▶ Exercise: Which lines below contain "questions"? Copy every one of them.
══ Records for this task
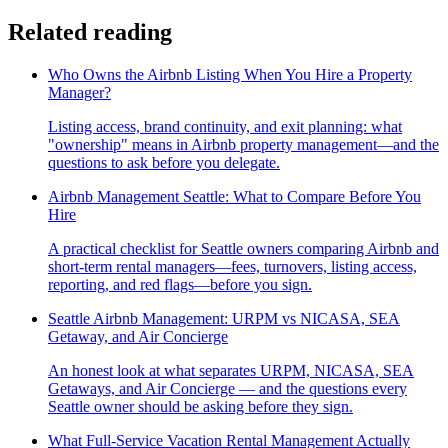
Related reading
Who Owns the Airbnb Listing When You Hire a Property
Manager?
Listing access, brand continuity, and exit planning: what
"ownership" means in Airbnb property management—and the
questions to ask before you delegate.
Airbnb Management Seattle: What to Compare Before You
Hire
A practical checklist for Seattle owners comparing Airbnb and
short-term rental managers—fees, turnovers, listing access,
reporting, and red flags—before you sign.
Seattle Airbnb Management: URPM vs NICASA, SEA
Getaway, and Air Concierge
An honest look at what separates URPM, NICASA, SEA
Getaways, and Air Concierge — and the questions every
Seattle owner should be asking before they sign.
What Full-Service Vacation Rental Management Actually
════
▶ Answer box:
questions to ask before you delegate.
Getaways, and Air Concierge — and the questions every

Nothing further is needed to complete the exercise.